一片の | ナノ



吹っ飛ばされたり、吹っ飛ばしたり。結果的に凉ちゃんが圧勝しそうになった所でうちら3人がグルでかかる。だんだん良心が痛むと、凉ちゃんが可哀相になって仲間割れが始まり、けんけんを場外へ吹っ飛ばす。キャラを変えステージを変え、何回も相当な熱戦が繰り広げられた。

「あ、もうこんな時間…」

凉ちゃんがぽつりと呟くと、皆が時計を見る。その隙に、けんけんが白石さんにやられた。

「あっこら!白石!お前!」

もう時計は6時すぎを指している。最近は日も短くなってきたので外は既に真っ暗だった。

「はは、堪忍堪忍!俺も、もう帰らなあかんしな」
「そか。礼華は?」
「お母さんがけんけんのお母さんに渡したいものがあるって言うてたから…それ待ちやね」
「わかった。二人とも気をつけてな」
「はい。お邪魔しました!」
「また明日な」

二人が帰って、うちとけんけんが残る。また新しくステージを変えて戦おうとけんけんがコントローラを動かした。

「あ、そういや」
「何?」
「そういう服、珍しいなと思て」
「文句あるん」

自分にしては低めの声が出て、自分自身もびっくりした。うちを怒らせてるっちゅー自覚を持ちながら、段々とニヤニヤしはじめるけんけんがウザくて仕方ない。

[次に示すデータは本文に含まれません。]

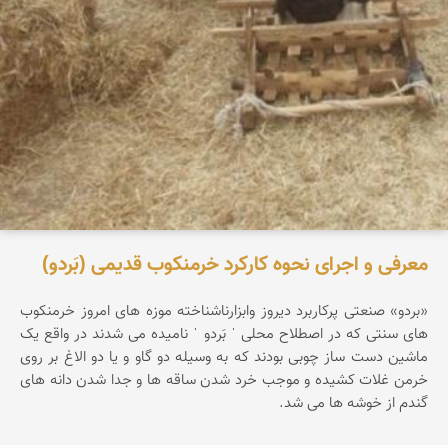
معرفی و اجرای نحوه کارکرد خرمنکوب قدیمی (بَردو)
«بردو» صنعتی پرکاربرد دیروز وابزارناشناخته موزه های امروز خرمنکوب
های سنتی که در اصطلاح محلی ˈ بَردو ˈ نامیده می شدند در واقع یک
ماشین دست ساز چوبی بودند که به وسیله دو گاو و یا دو الاغ بر روی
خرمن غلات کشیده و موجب خرد شدن ساقه ها و جدا شدن دانه های
گندم از خوشه ها می شد.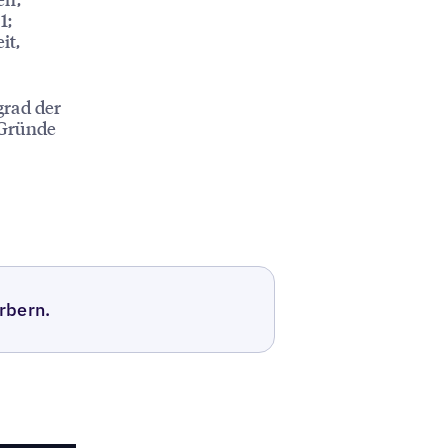
1;
it,
grad der
 Gründe
rbern.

「ぷふっ、べっつにー?あぁ!白石がおるからちょいおしゃれしてきたん?」
「……謙也にはわからんもん」

そう、わかるはずがない。
いつまで経っても凉ちゃんに告ろうともしない謙也なんかには……!

「ヘタレの謙也には!わからんやろ!!」

こんなに怒鳴っておきながら、自分がよくわからない。なんでマジギレなんかしとるんやろ。涙が出そう。なんで、こんな、苦しくならなあかんの。優しく笑って話しかけてくれる白石さんとか、楽しそうに凉ちゃんと話す白石さんとか、見てたら苦しくなる。よく、わからない。

「……スマン。からかい過ぎたっちゅー…話やな……」
「あ…いや…うちもいきなり怒鳴ってもうたし…ごめん……」

気にしてへんよ。って言うてくれるけんけんは優しい。凉ちゃんの事が好きで、うちがからかうとすぐに頬を赤く染めて怒るくせに、うちが同じようなことされて、マジギレしたら素直に謝ってしまうのはヘタレっていうのもあるんだけど。けんけんは優しいから肝心なときに気を遣ってくれる。そういう優しさは人一倍やと思う。
こんな友達を持てて、もちろん幸せなんやけど。幸せなんやけど申し訳なさが先に立つ。
気遣かってくれるけんけんや凉ちゃんにまで当たってまうとか……。
ほんまに……恋って、苦しいわ。